The next generation of customer data management solutions

Challenge identifier: DPC5-2017

Proposed by

Uniserv GmbH is a customer data management company based in Germany. With almost half a century’s experience, they help companies maximise the value of their customer data. Their products support a range of data management scenarios, from data quality and warehousing to data migration and master data management, with applications in CRM, eBusiness, marketing, CDI/MDM and business intelligence.

Description

Customer data is a critical asset for every company. To create added value from it – for example, to improve engagement, targeted marketing, and customer loyalty – it is almost always necessary to combine it with other sources of data, internal or external, which are extremely heterogeneous in terms of formats, structure, and vocabulary. It is quite common to find a “name” field in one system, and a “surname” with a separate “surname prefix” in another. The same is true, to an even larger extent, for address and organisation records: different data models are used across systems, with different fields and varying number of fields, preventing an easy mapping from one system to the other. These fields are often used in unexpected ways. It is quite common to see information about people stored in organisation records, organisation names taken for address records or information about multiple people appearing in the record of a single individual. These errors are issues a human would instantly spot, but are hard to correct for a computer. A standard lookup approach, in which one would compare the records against reference data is risky and may lead to information loss. Correct, unambiguous reference data is rarely available (with the possible exception of address data in the Western World), making this traditional approach unsustainable.

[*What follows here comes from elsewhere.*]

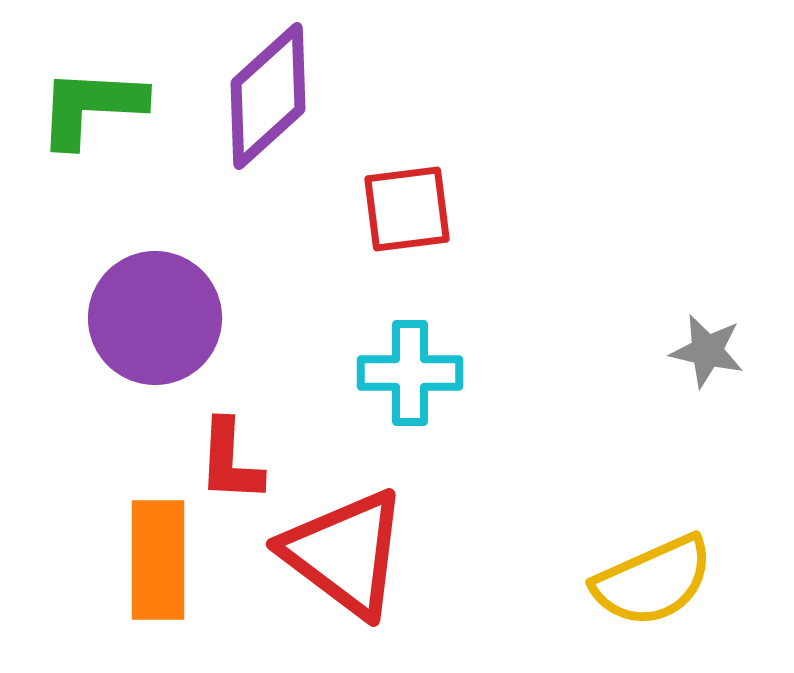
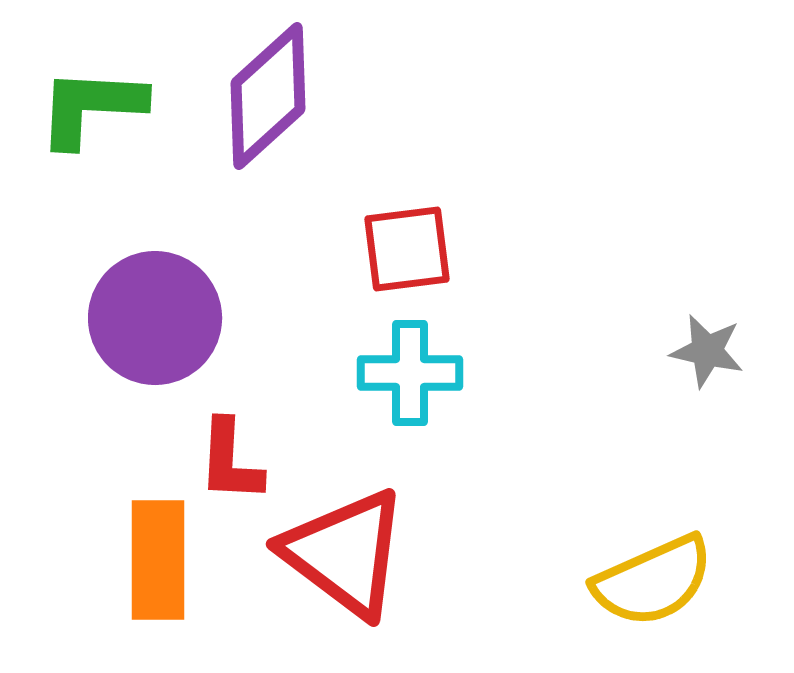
red square: moved 40 px down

New ideas are needed: with the use of deep learning techniques a system may be trained to recognize the correct structure of incorrect input data with the same or higher level of performance as a human operator. This challenge aims to explore the use of deep learning methods to master different types of data heterogeneities, in particular in the context of noisy data. Uniserv is looking for deep learning solutions that are trained to reconcile entities from different sources and identify errors in input data, at a level of performance comparable to that of humans.

Data

Uniserv will provide challenge winners access to datasets with synthetic name and address information in semi-structured and unstructured form, including gold standards. The data represents typical customer master data in enterprise applications such CRM or ERP systems and will cover entities from Germany and, to a lesser extent, France, Netherlands, and the UK.

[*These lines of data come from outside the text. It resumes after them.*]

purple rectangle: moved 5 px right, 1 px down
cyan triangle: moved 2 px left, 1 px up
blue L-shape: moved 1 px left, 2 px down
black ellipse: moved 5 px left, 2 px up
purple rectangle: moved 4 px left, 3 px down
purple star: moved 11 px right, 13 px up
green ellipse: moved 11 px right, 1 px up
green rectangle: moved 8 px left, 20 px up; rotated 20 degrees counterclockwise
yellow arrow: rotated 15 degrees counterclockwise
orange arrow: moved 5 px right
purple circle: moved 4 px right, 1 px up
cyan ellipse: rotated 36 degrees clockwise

The Uniserv data can be used for training, however, it will not be sufficient on its own. It is expected that publicly available sources will be used by the challenge winners to enrich the Uniserv data. For example, OpenStreetMap (addresses, buildings, organisations etc.) or names and addresses from public registries (such as electoral rolls), where the information within them can be used without infringing data protection rules.

More detailed information about the data can be found in our data catalogue.

Expected outcomes

Deep learning algorithms for entity reconciliation, tested on data from at least three European countries, and capable of processing global customer data, including different encodings, right-to-left writing systems etc. The algorithms should be self-learning and improve over time when more data is fed to the system.

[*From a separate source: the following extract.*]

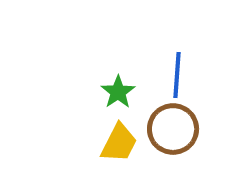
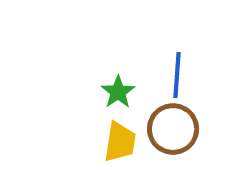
yellow trapezoid: moved 1 px right, 1 px up; rotated 18 degrees counterclockwise
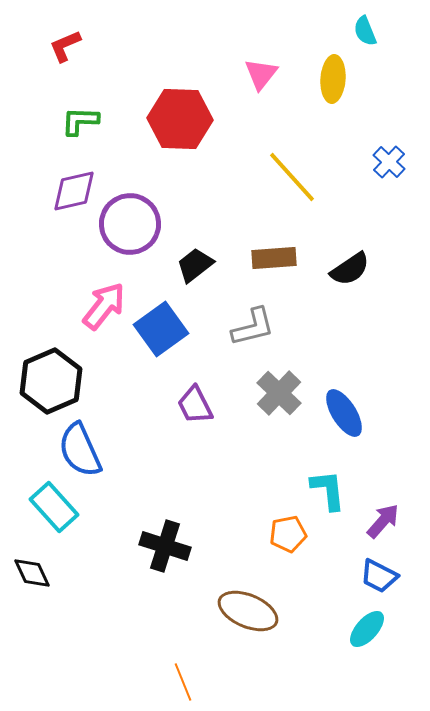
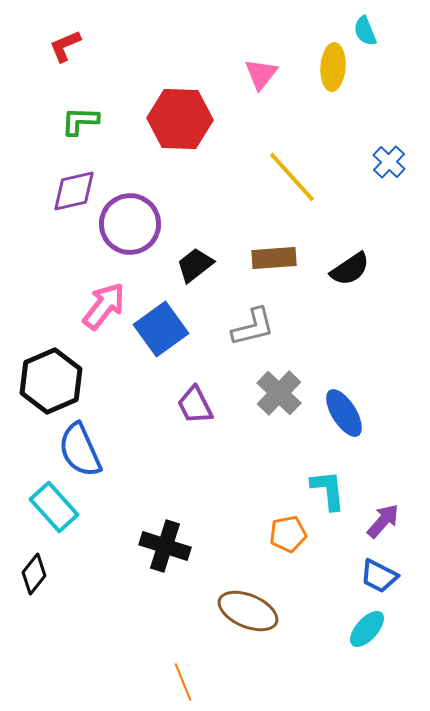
yellow ellipse: moved 12 px up
black diamond: moved 2 px right, 1 px down; rotated 63 degrees clockwise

Submissions should explain clearly how they plan to demonstrate the value of their algorithms. They are expected to meet the following performance targets at the end of their six-months acceleration in Data Pitch:

Production time: single requests should not take much longer than 10ms on a standard 4 core / 8Gb machine, for instance an Amazon EC2 c4.xlarge instance. The system should be easy to scale horizontally with additional hardware resources.
Training time: applicants may use specialised GPU hardware. Horizontal scalability when training takes longer than one week on a standard Amazon GPU instance, for instance an Amazon p2.8xlarge instance (8 GPU cores, 32 vCPU cores, 488 GB memory, 96 GB GPU memory).

The project also delivers a generalized CRM data model. This is the data model that is used as input, but also the data model that describes the correct, relational output of the algorithm.

Expected impacts

Superior entity reconciliation technology leading to a substantial increase in data processing speed and cost effectiveness.
A sizable (>50%) reduction in the time needed for handling the standard semi-structured identification fields (see above).
Levels of accuracy comparable to human operators, or exceeding it.
Advances in data cleansing and organisation through better handling of semi-structured identification fields.
Tools assisting data stewards in organisations with tedious, error-prone tasks.